Une bouffée d’oxygène, dans un océan de béton. C’est ce que Dolores vient chercher lors de ses matinées de jardinage. « Ce que j’apprécie ici, c’est d’abord le paysage, qui est dégagé. En ville, notre vision est toujours coupée. Puis les lieux ont une histoire, ici on porte toute l’histoire des jardins. » Et derrière le travail de la terre, un sens politique. « Faire pousser quelque chose que tu vas manger, c’est hyper important. Savoir comment ça pousse. Le samedi on fait des visites avec les enfants notamment, et je me rends compte que les gens ne savent pas mais ils et elles en ont envie d’avoir les mains dans la terre. »

Quand on appelle à des réunions, on est nombreuses et nombreux. Et on avance avec les forces qu’on a. 

« Ce solarium ne sert à rien », affirme Dolores. Sûrement l’un des projets les plus superflus dont la Société du Grand Paris semble avoir le secret (après avoir lancé le projet d’une gare en plein champ sur les terres agricoles de Gonesse). Elle ajoute : « On a bien conscience qu’il s’agit d’un cheval de Troie. » Et Dolores regrette que l’association des jardinières et des jardiniers ne soit « pas dans la lutte ». « Ils veulent rester dans la négociation, et ça nous handicape. On est très peu de personnes à être hyper-actives. Mais quand on appelle à des réunions, on est nombreuses et nombreux. Et on avance avec les forces qu’on a. » 
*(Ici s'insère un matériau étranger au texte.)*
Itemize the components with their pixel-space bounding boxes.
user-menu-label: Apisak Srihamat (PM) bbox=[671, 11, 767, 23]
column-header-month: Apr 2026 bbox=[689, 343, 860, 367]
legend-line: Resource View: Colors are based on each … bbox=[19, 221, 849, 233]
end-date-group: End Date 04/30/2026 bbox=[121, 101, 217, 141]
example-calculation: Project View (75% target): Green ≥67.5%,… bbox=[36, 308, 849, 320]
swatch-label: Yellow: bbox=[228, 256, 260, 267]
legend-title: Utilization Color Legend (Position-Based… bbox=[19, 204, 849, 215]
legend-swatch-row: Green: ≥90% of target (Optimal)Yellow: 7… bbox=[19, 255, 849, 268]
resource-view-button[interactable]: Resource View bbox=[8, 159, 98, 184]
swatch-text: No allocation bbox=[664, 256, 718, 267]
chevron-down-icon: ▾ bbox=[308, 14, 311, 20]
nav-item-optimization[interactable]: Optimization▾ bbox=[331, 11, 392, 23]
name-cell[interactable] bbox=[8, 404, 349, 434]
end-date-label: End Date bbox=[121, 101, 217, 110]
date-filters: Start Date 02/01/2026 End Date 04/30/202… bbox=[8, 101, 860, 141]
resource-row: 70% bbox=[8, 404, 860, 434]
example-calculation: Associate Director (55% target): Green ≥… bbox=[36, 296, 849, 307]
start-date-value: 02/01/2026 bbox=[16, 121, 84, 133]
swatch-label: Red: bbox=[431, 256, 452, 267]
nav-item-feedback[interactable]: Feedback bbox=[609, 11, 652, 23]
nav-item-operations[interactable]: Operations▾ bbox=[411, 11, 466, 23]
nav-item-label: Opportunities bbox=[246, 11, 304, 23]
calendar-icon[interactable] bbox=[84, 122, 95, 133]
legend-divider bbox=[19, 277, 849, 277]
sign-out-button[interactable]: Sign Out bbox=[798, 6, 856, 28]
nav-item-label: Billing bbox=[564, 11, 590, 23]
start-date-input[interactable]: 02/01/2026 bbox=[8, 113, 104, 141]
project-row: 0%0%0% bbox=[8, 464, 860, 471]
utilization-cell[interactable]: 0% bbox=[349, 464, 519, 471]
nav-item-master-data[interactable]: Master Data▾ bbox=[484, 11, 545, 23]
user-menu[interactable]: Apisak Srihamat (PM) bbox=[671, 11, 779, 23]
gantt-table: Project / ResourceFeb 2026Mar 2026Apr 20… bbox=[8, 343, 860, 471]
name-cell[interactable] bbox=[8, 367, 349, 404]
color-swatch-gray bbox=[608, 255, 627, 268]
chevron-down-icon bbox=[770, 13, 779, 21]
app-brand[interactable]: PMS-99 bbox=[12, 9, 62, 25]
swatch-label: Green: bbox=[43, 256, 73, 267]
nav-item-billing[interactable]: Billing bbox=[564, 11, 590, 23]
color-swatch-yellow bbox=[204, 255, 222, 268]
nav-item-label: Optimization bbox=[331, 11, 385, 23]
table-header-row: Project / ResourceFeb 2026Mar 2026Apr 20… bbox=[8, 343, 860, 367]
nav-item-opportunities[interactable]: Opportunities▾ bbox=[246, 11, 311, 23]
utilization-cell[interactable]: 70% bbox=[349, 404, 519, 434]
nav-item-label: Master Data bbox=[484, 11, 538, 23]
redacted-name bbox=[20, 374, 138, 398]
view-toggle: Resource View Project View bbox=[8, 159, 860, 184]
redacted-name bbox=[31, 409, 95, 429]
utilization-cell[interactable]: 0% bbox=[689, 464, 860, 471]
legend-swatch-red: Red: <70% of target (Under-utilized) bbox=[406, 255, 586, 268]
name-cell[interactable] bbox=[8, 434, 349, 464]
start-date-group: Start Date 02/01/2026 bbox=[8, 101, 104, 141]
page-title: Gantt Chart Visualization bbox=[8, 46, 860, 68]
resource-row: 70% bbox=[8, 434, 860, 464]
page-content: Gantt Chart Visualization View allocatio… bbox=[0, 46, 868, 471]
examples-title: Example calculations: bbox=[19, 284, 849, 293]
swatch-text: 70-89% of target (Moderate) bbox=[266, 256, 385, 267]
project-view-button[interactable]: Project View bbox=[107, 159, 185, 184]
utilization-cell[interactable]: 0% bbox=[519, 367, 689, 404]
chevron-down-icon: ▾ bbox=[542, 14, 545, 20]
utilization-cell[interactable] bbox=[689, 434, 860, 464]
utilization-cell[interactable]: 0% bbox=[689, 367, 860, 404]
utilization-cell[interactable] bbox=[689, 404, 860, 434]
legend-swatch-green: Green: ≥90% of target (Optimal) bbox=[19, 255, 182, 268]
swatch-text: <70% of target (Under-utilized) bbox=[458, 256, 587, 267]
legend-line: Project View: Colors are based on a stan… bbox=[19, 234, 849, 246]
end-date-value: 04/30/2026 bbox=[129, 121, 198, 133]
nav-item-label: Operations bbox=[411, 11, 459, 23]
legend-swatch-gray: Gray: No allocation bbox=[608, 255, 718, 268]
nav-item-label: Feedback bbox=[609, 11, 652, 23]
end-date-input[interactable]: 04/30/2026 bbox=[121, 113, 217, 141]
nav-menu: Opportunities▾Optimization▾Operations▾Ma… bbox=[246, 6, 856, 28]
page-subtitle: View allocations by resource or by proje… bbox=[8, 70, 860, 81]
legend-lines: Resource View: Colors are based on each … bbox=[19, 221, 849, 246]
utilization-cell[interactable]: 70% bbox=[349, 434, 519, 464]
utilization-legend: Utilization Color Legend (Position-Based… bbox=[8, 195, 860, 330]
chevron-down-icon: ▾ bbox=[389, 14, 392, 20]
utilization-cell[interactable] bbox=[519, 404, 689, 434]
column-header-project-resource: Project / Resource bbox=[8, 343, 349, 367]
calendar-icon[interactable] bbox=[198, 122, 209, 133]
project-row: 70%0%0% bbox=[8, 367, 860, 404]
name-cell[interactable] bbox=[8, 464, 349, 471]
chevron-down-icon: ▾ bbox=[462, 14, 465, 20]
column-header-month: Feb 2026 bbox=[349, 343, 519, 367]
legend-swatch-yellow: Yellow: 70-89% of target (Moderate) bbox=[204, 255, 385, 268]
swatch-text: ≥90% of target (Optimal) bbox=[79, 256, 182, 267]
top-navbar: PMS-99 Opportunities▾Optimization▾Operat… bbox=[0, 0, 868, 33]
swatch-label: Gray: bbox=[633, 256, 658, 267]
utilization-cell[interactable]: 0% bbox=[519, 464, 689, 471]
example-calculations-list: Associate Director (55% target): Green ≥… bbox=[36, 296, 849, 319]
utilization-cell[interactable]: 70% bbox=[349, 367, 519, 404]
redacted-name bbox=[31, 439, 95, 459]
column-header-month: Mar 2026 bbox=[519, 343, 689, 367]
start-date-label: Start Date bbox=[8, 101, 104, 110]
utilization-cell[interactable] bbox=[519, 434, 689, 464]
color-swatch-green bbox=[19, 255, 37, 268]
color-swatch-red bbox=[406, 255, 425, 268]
Si les plans d’action divergent, le constat est le même pour chacun : la destruction des parcelles serait catastrophique pour les jardinières et les jardiniers qui les cultivent déjà. Et aussi parce qu’il s’agit d’un pas de plus dans les grands projets de bétonnisation, quand les rapports scientifiques n’ont de cesse de tirer la sonnette d’alarme des conditions climatiques qui, en ville notamment, tendent à devenir de plus en plus extrêmes. « C’est pour laisser la terre à celles et ceux qui viendront ensuite, aux enfants d’aujourd’hui, qu’on se bat », conclut Dolores, déterminée à récolter les fruits de la lutte.